Table of Contents
Additional concurrency usually doesn’t help much if you are encountering request timeouts, since the most common causes affect only individual requests. You can crank your dynos to the maximum and you’ll still get a request timeout, since it is a single request that is failing to serve in the correct amount of time. Extra dynos increase your concurrency, not the speed of your requests.
Web requests processed by Heroku are directed to your dynos via a number of Heroku routers. These requests are intended to be served by your application quickly. Best practice is to get the response time of your web application to be under 500ms, this will free up the application for more requests and deliver a high quality user experience to your visitors. Occasionally a web request may hang or take an excessive amount of time to process by your application. When this happens the router will terminate the request if it takes longer than 30 seconds to complete. The timeout countdown begins when the request leaves the router. The request must then be processed in the dyno by your application, and then a response delivered back to the router within 30 seconds to avoid the timeout.

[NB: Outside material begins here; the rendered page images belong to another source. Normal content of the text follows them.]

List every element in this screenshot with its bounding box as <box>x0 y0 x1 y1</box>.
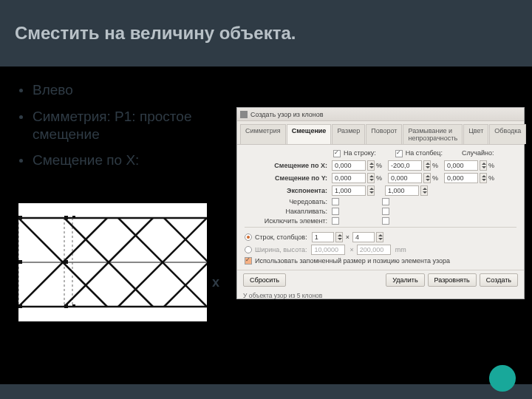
svg-rect-19 <box>64 304 68 308</box>
stepper[interactable] <box>480 173 487 183</box>
accumulate-row-checkbox[interactable] <box>332 208 339 215</box>
per-col-checkbox[interactable] <box>395 150 403 157</box>
clone-tiler-dialog: Создать узор из клонов Симметрия Смещени… <box>236 107 525 299</box>
col-header-random: Случайно: <box>462 149 494 157</box>
accumulate-col-checkbox[interactable] <box>382 208 389 215</box>
tab-symmetry[interactable]: Симметрия <box>240 124 286 144</box>
offset-y-rand[interactable]: 0,000 <box>444 173 478 183</box>
svg-rect-18 <box>64 260 68 264</box>
list-item: Влево <box>19 81 200 99</box>
exclude-label: Исключить элемент: <box>245 217 332 225</box>
stepper[interactable] <box>335 232 343 242</box>
unclump-button[interactable]: Разровнять <box>428 273 477 287</box>
app-icon <box>240 111 248 118</box>
rows-cols-label: Строк, столбцов: <box>255 233 312 241</box>
stepper[interactable] <box>423 173 431 183</box>
offset-x-col[interactable]: -200,0 <box>388 160 422 171</box>
accent-dot-icon <box>489 365 516 392</box>
exclude-row-checkbox[interactable] <box>332 217 339 225</box>
svg-rect-15 <box>18 260 22 264</box>
stepper[interactable] <box>480 160 487 171</box>
offset-y-col[interactable]: 0,000 <box>388 173 422 183</box>
alternate-label: Чередовать: <box>245 198 332 205</box>
status-text: У объекта узор из 5 клонов <box>237 290 524 301</box>
use-saved-label: Использовать запомненный размер и позици… <box>255 257 450 265</box>
create-button[interactable]: Создать <box>480 273 518 287</box>
offset-y-row[interactable]: 0,000 <box>332 173 366 183</box>
width-input[interactable]: 10,0000 <box>311 245 345 255</box>
stepper[interactable] <box>367 160 375 171</box>
tab-shift[interactable]: Смещение <box>287 124 332 144</box>
stepper[interactable] <box>367 185 375 196</box>
offset-x-rand[interactable]: 0,000 <box>444 160 478 171</box>
svg-rect-17 <box>64 216 68 219</box>
offset-x-label: Смещение по X: <box>245 162 332 169</box>
footer-strip <box>0 384 532 399</box>
col-header-row: На строку: <box>344 149 376 157</box>
pattern-preview <box>18 203 207 321</box>
exclude-col-checkbox[interactable] <box>382 217 389 225</box>
tab-blur[interactable]: Размывание и непрозрачность <box>403 124 463 144</box>
stepper[interactable] <box>423 160 431 171</box>
svg-rect-14 <box>18 216 22 219</box>
height-input[interactable]: 200,000 <box>357 245 391 255</box>
tab-stroke[interactable]: Обводка <box>489 124 526 144</box>
stray-letter: x <box>212 275 219 290</box>
svg-rect-21 <box>72 304 75 307</box>
tab-rotate[interactable]: Поворот <box>366 124 402 144</box>
tab-size[interactable]: Размер <box>332 124 365 144</box>
stepper[interactable] <box>367 173 375 183</box>
svg-rect-20 <box>72 216 75 219</box>
width-height-radio[interactable] <box>245 246 252 253</box>
stepper[interactable] <box>376 232 383 242</box>
cols-input[interactable]: 4 <box>352 232 375 242</box>
rows-cols-radio[interactable] <box>245 233 252 241</box>
dialog-title: Создать узор из клонов <box>250 111 324 118</box>
width-height-label: Ширина, высота: <box>255 246 311 253</box>
tab-bar: Симметрия Смещение Размер Поворот Размыв… <box>237 121 524 145</box>
rows-input[interactable]: 1 <box>312 232 334 242</box>
exponent-label: Экспонента: <box>245 187 332 194</box>
delete-button[interactable]: Удалить <box>386 273 424 287</box>
alternate-col-checkbox[interactable] <box>382 198 389 205</box>
svg-rect-16 <box>18 304 22 308</box>
shift-panel: На строку: На столбец: Случайно: Смещени… <box>237 145 524 270</box>
stepper[interactable] <box>420 185 428 196</box>
exponent-col[interactable]: 1,000 <box>385 185 419 196</box>
dialog-footer: Сбросить Удалить Разровнять Создать <box>237 270 524 290</box>
page-title: Сместить на величину объекта. <box>15 23 296 44</box>
per-row-checkbox[interactable] <box>333 150 341 157</box>
offset-x-row[interactable]: 0,000 <box>332 160 366 171</box>
use-saved-checkbox[interactable] <box>245 257 252 265</box>
list-item: Смещение по X: <box>19 151 200 169</box>
alternate-row-checkbox[interactable] <box>332 198 339 205</box>
list-item: Симметрия: P1: простое смещение <box>19 108 200 143</box>
slide-header: Сместить на величину объекта. <box>0 0 532 66</box>
accumulate-label: Накапливать: <box>245 208 332 215</box>
offset-y-label: Смещение по Y: <box>245 174 332 182</box>
unit-label[interactable]: mm <box>392 246 406 253</box>
exponent-row[interactable]: 1,000 <box>332 185 366 196</box>
tab-color[interactable]: Цвет <box>463 124 488 144</box>
dialog-titlebar[interactable]: Создать узор из клонов <box>237 108 524 121</box>
col-header-col: На столбец: <box>406 149 443 157</box>
reset-button[interactable]: Сбросить <box>243 273 286 287</box>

When a timeout is detected the router will return a customizable error page to the client and an H12 error is emitted to your application logs. While the router has returned a response to the client, your application will not know that the request it is processing has reached a time-out, and your application will continue to work on the request. To avoid this situation Heroku recommends setting a timeout within your application and keeping the value well under 30 seconds, such as 10 or 15 seconds. Unlike the routing timeout, these timers will begin when the request begins being processed by your application. You can read more about this below in: Timeout behavior.
The timeout value is not configurable. If your server requires longer than 30 seconds to complete a given request, we recommend moving that work to a background task or worker to periodically ping your server to see if the processing request has been finished. This pattern frees your web processes up to do more work, and decreases overall application response times.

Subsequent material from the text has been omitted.